YOU ARE NOT INVITED!
By Nicky Luis
If you are experiencing cold sweats and dread when thinking of your guest list – don’t worry as you are not alone! So many couples have issues when dealing with the tricky challenge of managing their guest list, and the challenges come in many shapes and forms. Which one are you facing?
It just keeps growing
Often the number of guests being added to the list is ever-increasing and, more often than not, this is due to family influences. Parents often want to invite friends and (distant) family members to your wedding who you may not necessarily want at your nuptials. I often say to my couples that the guests attending the wedding should be there because their presence will make my couple’s day that much better and more memorable. If not, they should be questioning why that guest is being invited. For the couple, this is a good test of working as a team and standing up to your respective families, politely standing your ground, and asserting that as a couple you are controlling the final guest list.
It did not say “and Partner”
When you send out an invitation to a single guest and you have addressed it solely to that person, what do you do if they RSVP for themselves and a partner? It’s quite simple really – send a note, email or make a phone call to say that you are delighted that they will be able to join you in celebrating your marriage, but due to “venue capacity limitations/budget restrictions” (insert the most applicable response), the invitation is just for them and not for a partner, and you sincerely hope they will still be able to join you. Again, you want to have people at your wedding who will make your day better by being there – having a complete stranger there is not going to do that.
I don’t want HIM at MY wedding
Oh, if I had a dollar for every time I’ve heard this line! Admittedly, it is normally from a fairly irate bride and she is often referring to a close friend of the groom. A small point here: It is not just her wedding – it is his wedding, too. Often when I have sat and chatted to my distraught bride about this “fiend” who dares to show his face at her wedding, I discover that she has not even spoken to the poor groom, who is completely oblivious to her distress.
Ladies (and, yes, I am stereotyping here), you do need to talk to your fiancés about how you feel. As much as we wish they had the superhuman ability to read our minds, the fact is that they don’t. And it may come as a bit of a shock to you to understand that there may just be one or two girlfriends on your list who he is not all that thrilled about. Some key cornerstones to a great relationship are communication and compromise – so it is a great idea to talk to each other about any “fiends” who may have made their way onto the list – the most common one is the drunk, loud Uni friend who always tells the most inappropriate jokes. This way your Superman can have a quiet word to the offensive brute far in advance, thus causing you the least amount of distress.
And if there are any ladies (or men) whom your groom finds objectionable, you have the opportunity to have a little chat with them, too. Remember, while your friends are incredibly important and you always need to have them in your life, both you and your partner need to be respectful of each other’s feelings. You are a team now – that is why you are getting married.
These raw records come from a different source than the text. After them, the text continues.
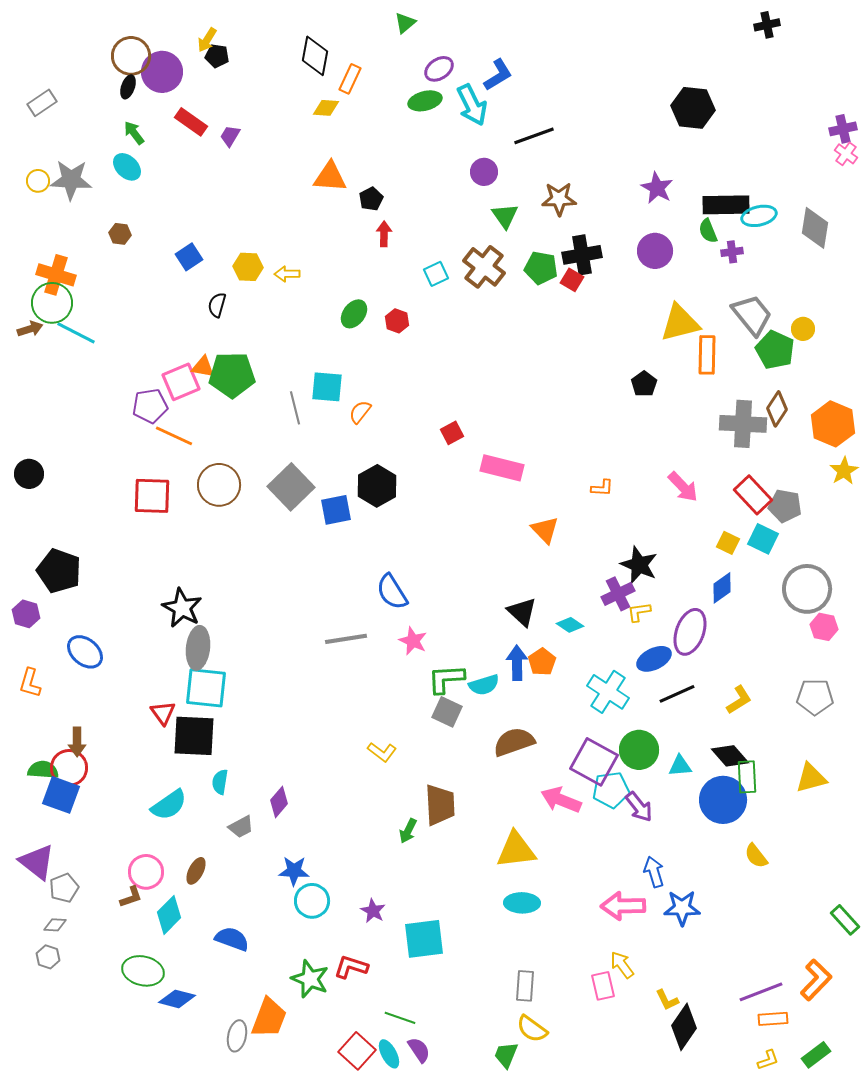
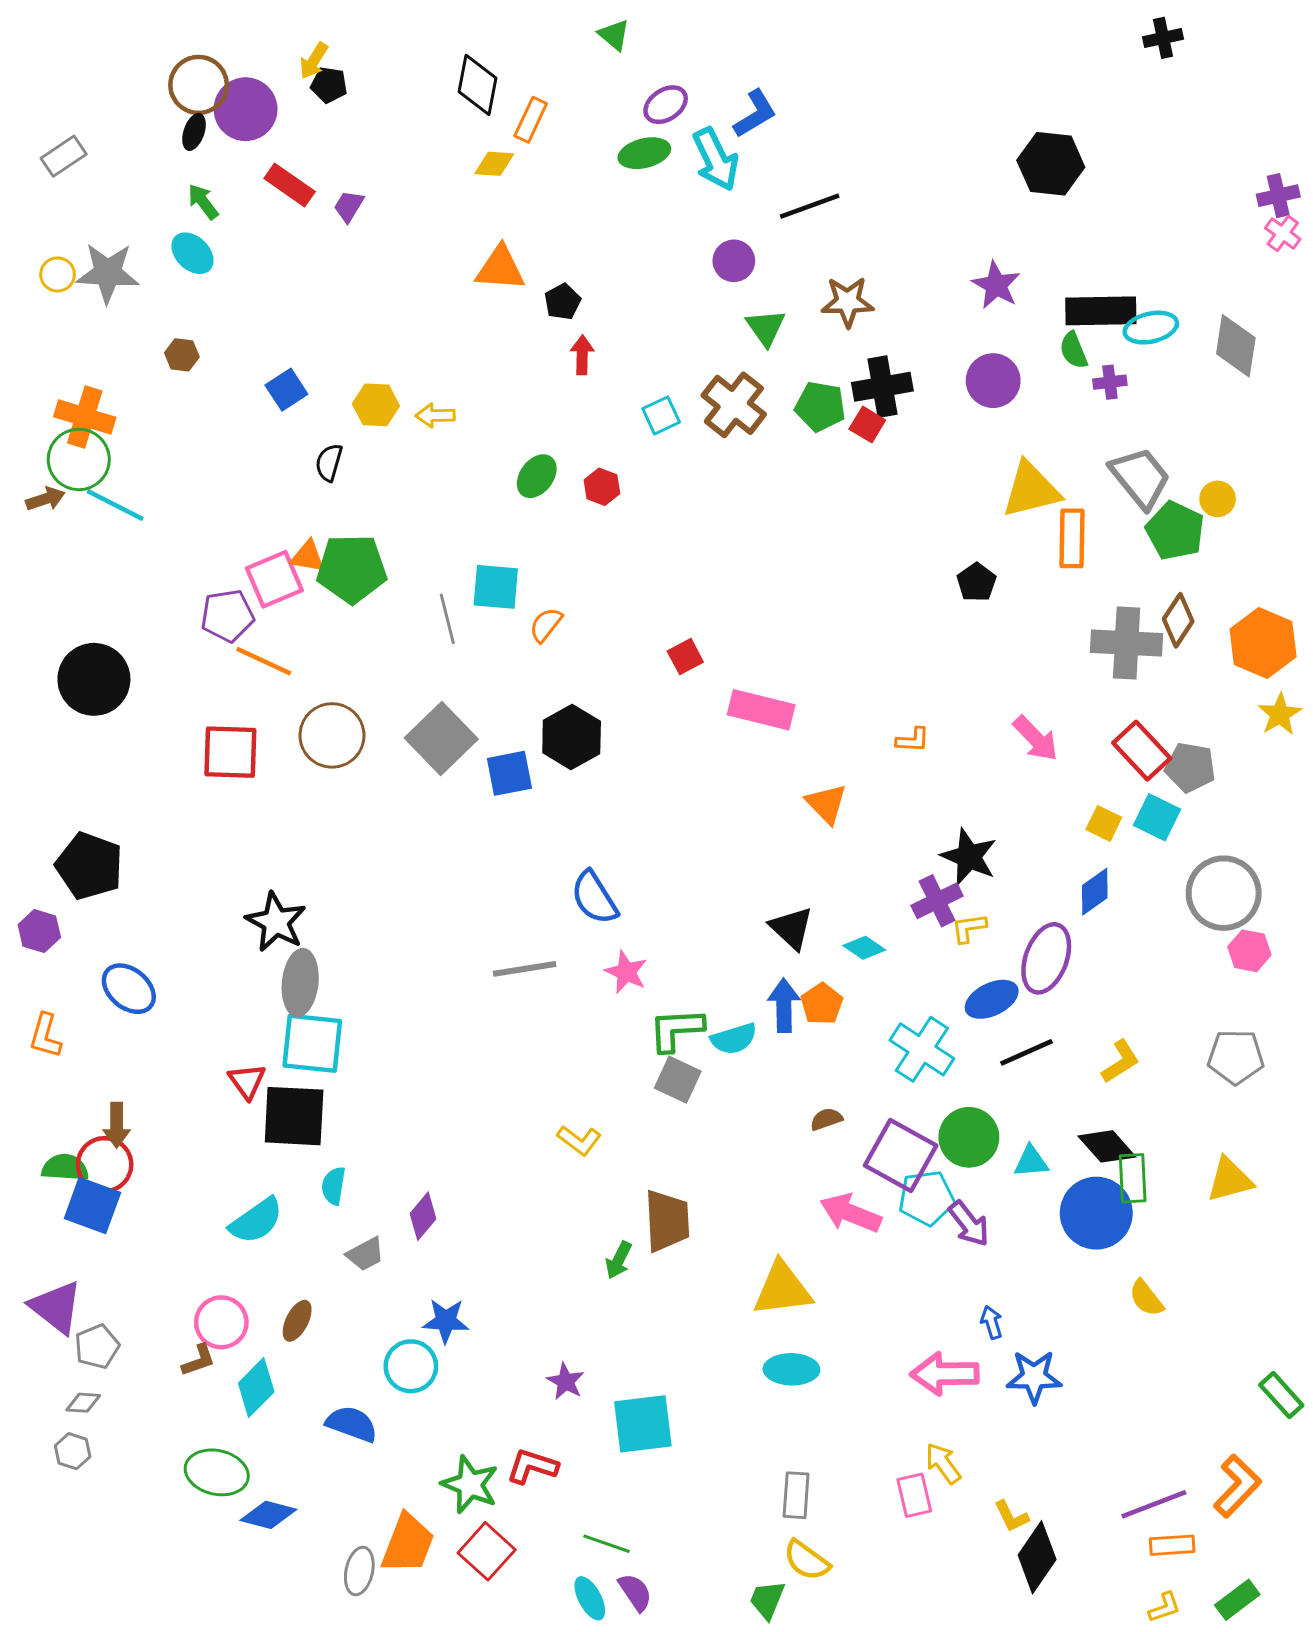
green triangle: (405, 23) -> (614, 35), turned -40
black circle: (29, 474) -> (94, 679), moved, size x1.6
brown semicircle: (514, 742) -> (826, 1119), moved, size x0.5
blue arrow: (654, 872) -> (992, 1322), size x0.7
cyan circle: (312, 901) -> (411, 1366), moved
red square: (357, 1051) -> (487, 1551), moved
Over the years, I have discovered that when it comes to couples who are trying to handle tricky guest list situations, they usually sit and stew on the problem, getting more and more worried. It is far better to make the decision jointly as to what you are going to do and take action immediately. You can then move on to other wedding matters and decisions. Do remember that it is a joint decision. There will be many times as a married couple when you are going to face family pressure, conflicts, friends being difficult, etc – this is a very good opportunity to have each other’s back and show what a strong couple you are.